Children are clearly at greater risk from PCBs than adults because primary exposure can occur not only during development in the womb but also through the mother’s breast milk. In utero exposure to PCBs has been linked with deficits in fetal and postnatal growth, neurological anomalies at birth, delays in developing gross motor functions, and reduced short-term memory in infants [155]. A recent study in the Great Lakes region has shown that those effects can continue into school age, leading to diminished IQ and short- and long-term memory deficits, and shortened attention span [156]. Similar findings have been documented among Taiwanese children whose mothers had ingested rice oil contaminated with PCBs and dibenzofurans [157]. These chemicals have also been implicated in damage to the immune system.
Because researchers have documented substantial reproductive effects in wildlife populations exposed to Great Lakes contaminants, concern has arisen over possible reproductive effects in humans. To date, evidence is inadequate to conclude that environmental contaminants damage human reproductive functions at the levels currently measured in the general population around the Great Lakes [158]. (See Are Hormone Mimics Affecting Our Health?.)
So far, studies do not show that the general public living near the lakes is at elevated risk from chemical contamination [159]. Certain groups, however, such as Native Americans, poor urban families, Southeast Asian immigrants, and anglers may be at higher risk because these groups tend to rely on fish for a greater part of their diets, increasing their exposure to contaminants [160][161][162][163]. In some cases, these chemical exposures may compound the health risks these groups already face, for instance, from low nutritional status and lack of prenatal care [164]. In addition, nursing infants, as well as the developing fetus, may be at special risk because of the intrinsic sensitivity of developing organisms and organ systems and the elevated exposures of nursing infants.

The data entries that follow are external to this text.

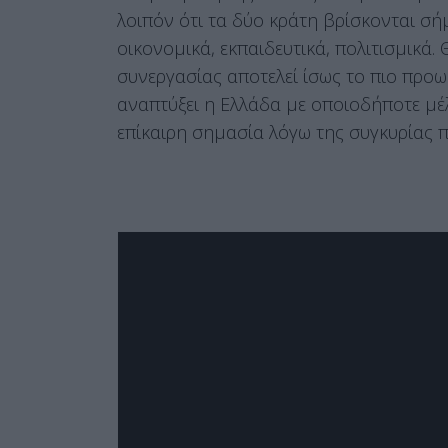
λοιπόν ότι τα δύο κράτη βρίσκονται σήμ
οικονομικά, εκπαιδευτικά, πολιτισμικά.
συνεργασίας αποτελεί ίσως το πιο προ
αναπτύξει η Ελλάδα με οποιοδήποτε μέλο
επίκαιρη σημασία λόγω της συγκυρίας π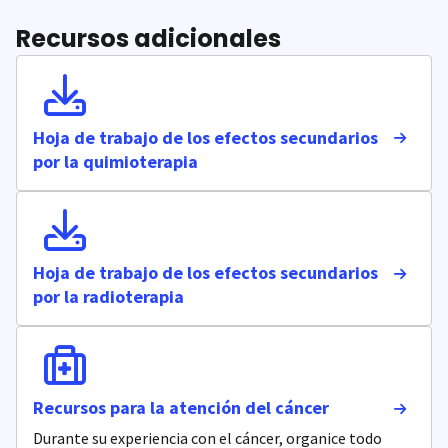
Recursos adicionales
Hoja de trabajo de los efectos secundarios
por la quimioterapia
Hoja de trabajo de los efectos secundarios
por la radioterapia
Recursos para la atención del cáncer
Durante su experiencia con el cáncer, organice todo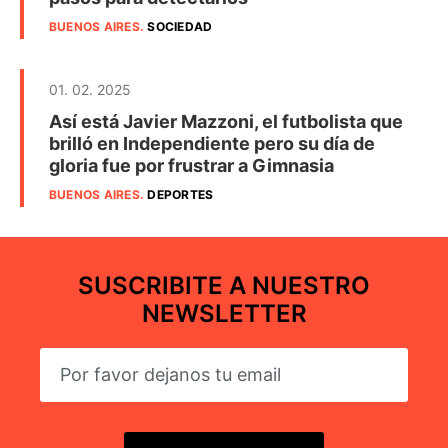
BUENOS AIRES
.
SOCIEDAD
01. 02. 2025
Así está Javier Mazzoni, el futbolista que
brilló en Independiente pero su día de
gloria fue por frustrar a Gimnasia
BUENOS AIRES
.
DEPORTES
SUSCRIBITE A NUESTRO
NEWSLETTER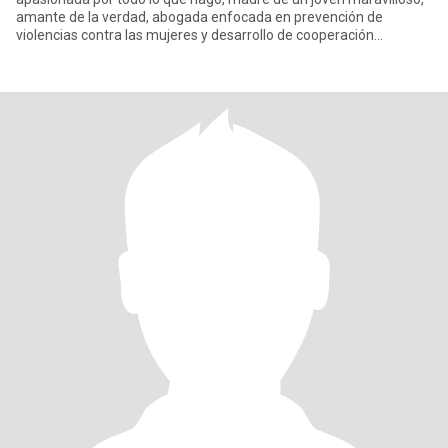
amante de la verdad, abogada enfocada en prevención de
violencias contra las mujeres y desarrollo de cooperación
internacion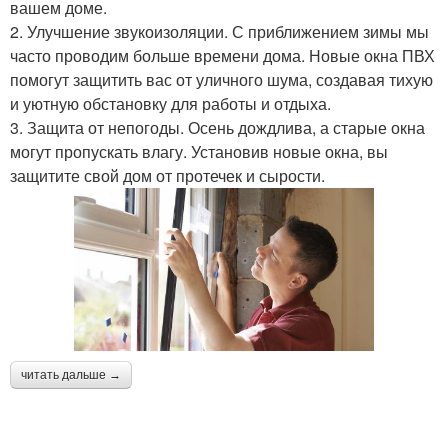
вашем доме.
2. Улучшение звукоизоляции. С приближением зимы мы
часто проводим больше времени дома. Новые окна ПВХ
помогут защитить вас от уличного шума, создавая тихую
и уютную обстановку для работы и отдыха.
3. Защита от непогоды. Осень дождлива, а старые окна
могут пропускать влагу. Установив новые окна, вы
защитите свой дом от протечек и сырости.
читать дальше →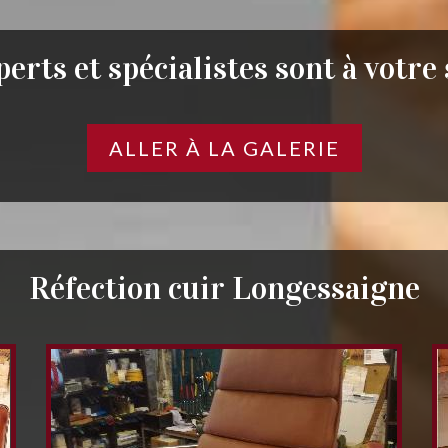
erts et spécialistes sont à votre
ALLER À LA GALERIE
Réfection cuir Longessaigne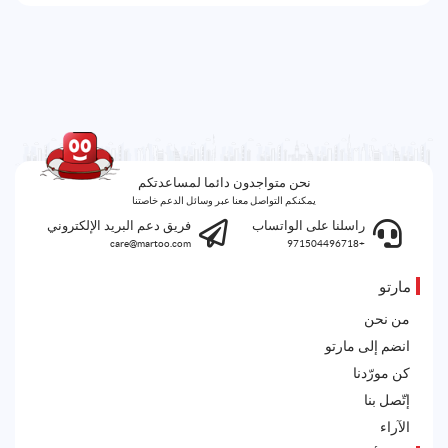
نحن متواجدون دائما لمساعدتكم
يمكنكم التواصل معنا عبر وسائل الدعم خاصتنا
راسلنا على الواتساب
فريق دعم البريد الإلكتروني
care@martoo.com
+971504496718
مارتو
من نحن
انضم إلى مارتو
كن مورّدنا
إتّصل بنا
الآراء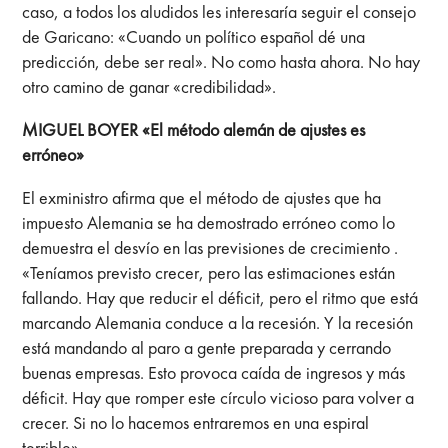
caso, a todos los aludidos les interesaría seguir el consejo
de Garicano: «Cuando un político español dé una
predicción, debe ser real». No como hasta ahora. No hay
otro camino de ganar «credibilidad».
MIGUEL BOYER «El método alemán de ajustes es
erróneo»
El exministro afirma que el método de ajustes que ha
impuesto Alemania se ha demostrado erróneo como lo
demuestra el desvío en las previsiones de crecimiento .
«Teníamos previsto crecer, pero las estimaciones están
fallando. Hay que reducir el déficit, pero el ritmo que está
marcando Alemania conduce a la recesión. Y la recesión
está mandando al paro a gente preparada y cerrando
buenas empresas. Esto provoca caída de ingresos y más
déficit. Hay que romper este círculo vicioso para volver a
crecer. Si no lo hacemos entraremos en una espiral
terrible».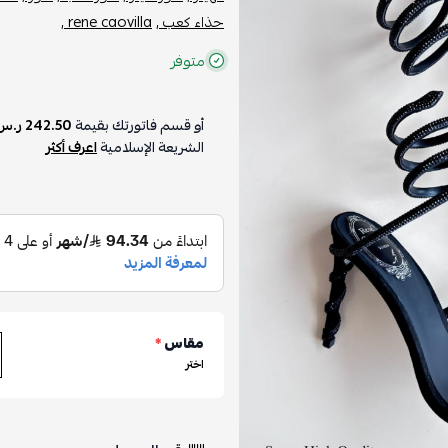
حذاء كعب ,
rene caovilla ,
متوفر
أو قسم فاتورتك بقيمة
242.50 ر.س
الشريعة الإسلامية
اعرف أكثر
مقاس
*
اختر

U.S. EPA estimates that nursing infants may face exposures 40 to 50 times higher than adults [165].
Future Implications
The lack of data in developing countries makes it difficult to assess the global scale of POP pollution and its health consequences, but it is possible to make some inferences. Incinerators equipped to deal with POPs are expensive, and the few that exist are almost all located in developed countries [166]. In many developing countries, industrial wastes are burned in open dumpsites, which can release high levels of POPs into the immediate vicinity. Concern is mounting that the history of environmental contamination in the Great Lakes region is repeating itself in many industrial and agricultural areas of the developing world. In Cameroon, for instance, growth in industries such as oil refineries, electroplating, and power generation is creating large quantities of wastes contaminated with metals and POPs. Scientists have measured extremely high PCB loads in the surrounding area [167].
Furthermore, as the experience with the Great Lakes has shown, even after decades of expensive cleanup, concentrations of many pollutants, including dioxins, PCBs, and methyl mercury, can remain unacceptably high in some fish species [168][169]. In many parts of the world, fish represent an important source of protein, so levels of PCBs are an important health concern.